- **AIM OF THE EXERCISE**: The required output is the lines below from the line containing "[House of Worship, breadcrumbs" to the line containing "Green Hippo [Green", inclusive, retyped exactly. No other lines belong in it.

- **DATA FOR THIS TASK**:
▼

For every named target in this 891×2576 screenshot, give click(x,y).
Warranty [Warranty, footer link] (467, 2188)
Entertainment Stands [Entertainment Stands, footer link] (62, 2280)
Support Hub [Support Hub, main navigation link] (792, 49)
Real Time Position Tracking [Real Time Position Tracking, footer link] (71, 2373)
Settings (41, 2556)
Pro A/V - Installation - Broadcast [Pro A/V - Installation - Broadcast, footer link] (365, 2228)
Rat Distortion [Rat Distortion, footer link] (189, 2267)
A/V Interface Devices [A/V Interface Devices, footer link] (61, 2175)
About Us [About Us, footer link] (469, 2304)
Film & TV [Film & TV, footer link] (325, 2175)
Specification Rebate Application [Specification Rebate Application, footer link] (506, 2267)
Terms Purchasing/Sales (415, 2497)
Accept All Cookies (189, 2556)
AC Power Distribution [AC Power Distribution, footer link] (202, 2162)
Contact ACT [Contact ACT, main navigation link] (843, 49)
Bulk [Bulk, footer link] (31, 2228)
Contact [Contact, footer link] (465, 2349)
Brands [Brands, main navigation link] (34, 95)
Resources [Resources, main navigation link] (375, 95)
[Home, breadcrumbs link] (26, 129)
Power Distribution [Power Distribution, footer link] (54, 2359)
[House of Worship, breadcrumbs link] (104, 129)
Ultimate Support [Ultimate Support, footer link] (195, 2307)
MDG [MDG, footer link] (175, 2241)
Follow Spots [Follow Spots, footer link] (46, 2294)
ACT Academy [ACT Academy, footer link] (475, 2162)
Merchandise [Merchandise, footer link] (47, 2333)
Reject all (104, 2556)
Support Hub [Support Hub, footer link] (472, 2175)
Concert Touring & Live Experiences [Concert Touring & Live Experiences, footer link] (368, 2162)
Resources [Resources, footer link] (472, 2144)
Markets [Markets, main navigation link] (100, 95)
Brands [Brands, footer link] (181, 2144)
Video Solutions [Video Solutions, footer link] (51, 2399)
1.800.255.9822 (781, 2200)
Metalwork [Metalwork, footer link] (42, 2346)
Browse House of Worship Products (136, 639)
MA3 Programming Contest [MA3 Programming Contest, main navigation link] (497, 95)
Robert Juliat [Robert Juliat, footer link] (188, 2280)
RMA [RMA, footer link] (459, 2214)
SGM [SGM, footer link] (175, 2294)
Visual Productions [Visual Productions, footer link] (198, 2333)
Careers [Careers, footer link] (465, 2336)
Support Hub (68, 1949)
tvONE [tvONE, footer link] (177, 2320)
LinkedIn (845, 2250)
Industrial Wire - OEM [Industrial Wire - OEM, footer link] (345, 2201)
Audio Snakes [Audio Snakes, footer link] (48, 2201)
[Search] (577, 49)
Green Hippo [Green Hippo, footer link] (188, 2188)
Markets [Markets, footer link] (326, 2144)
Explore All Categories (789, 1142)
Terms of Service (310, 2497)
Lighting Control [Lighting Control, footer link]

▲
▼

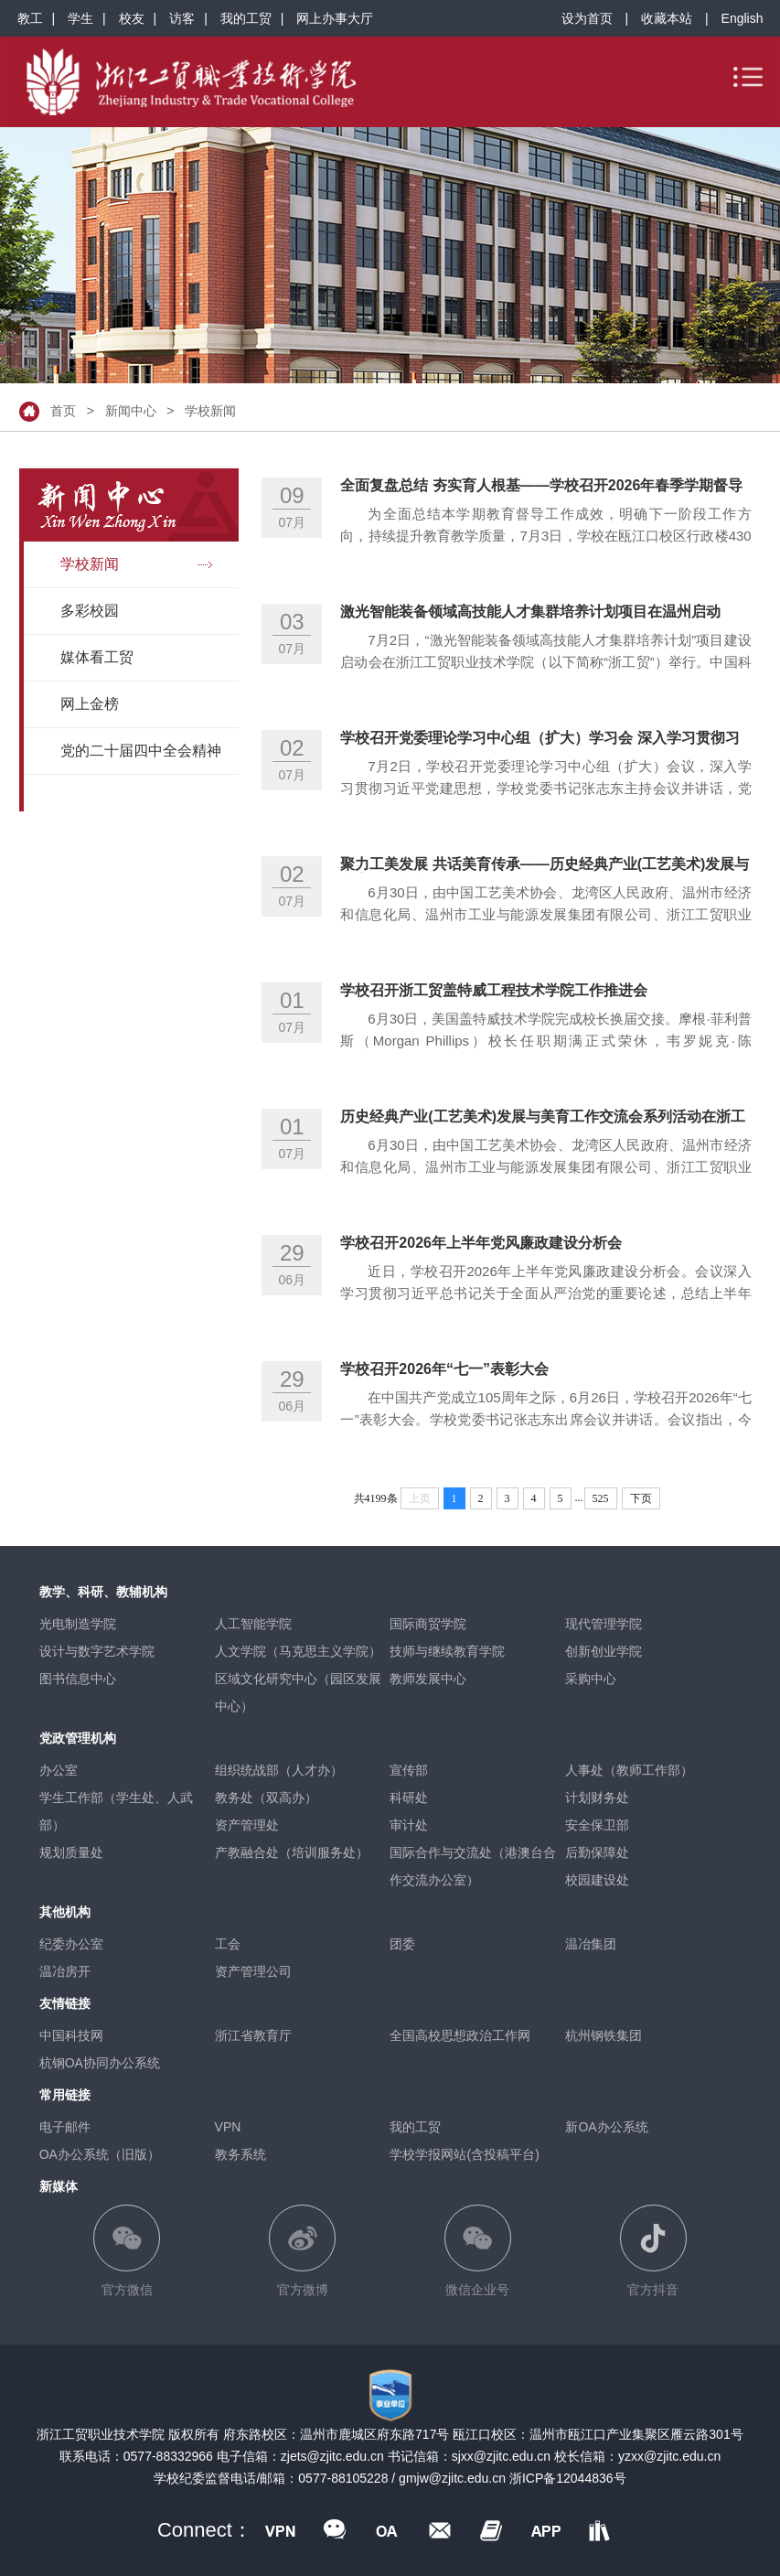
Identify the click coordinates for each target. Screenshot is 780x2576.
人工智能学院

▲

- **REPLY**:
[House of Worship, breadcrumbs link] (104, 129)
Ultimate Support [Ultimate Support, footer link] (195, 2307)
MDG [MDG, footer link] (175, 2241)
Follow Spots [Follow Spots, footer link] (46, 2294)
ACT Academy [ACT Academy, footer link] (475, 2162)
Merchandise [Merchandise, footer link] (47, 2333)
Reject all (104, 2556)
Support Hub [Support Hub, footer link] (472, 2175)
Concert Touring & Live Experiences [Concert Touring & Live Experiences, footer link] (368, 2162)
Resources [Resources, footer link] (472, 2144)
Markets [Markets, main navigation link] (100, 95)
Brands [Brands, footer link] (181, 2144)
Video Solutions [Video Solutions, footer link] (51, 2399)
1.800.255.9822 (781, 2200)
Metalwork [Metalwork, footer link] (42, 2346)
Browse House of Worship Products (136, 639)
MA3 Programming Contest [MA3 Programming Contest, main navigation link] (497, 95)
Robert Juliat [Robert Juliat, footer link] (188, 2280)
RMA [RMA, footer link] (459, 2214)
SGM [SGM, footer link] (175, 2294)
Visual Productions [Visual Productions, footer link] (198, 2333)
Careers [Careers, footer link] (465, 2336)
Support Hub (68, 1949)
tvONE [tvONE, footer link] (177, 2320)
LinkedIn (845, 2250)
Industrial Wire - OEM [Industrial Wire - OEM, footer link] (345, 2201)
Audio Snakes [Audio Snakes, footer link] (48, 2201)
[Search] (577, 49)
Green Hippo [Green Hippo, footer link] (188, 2188)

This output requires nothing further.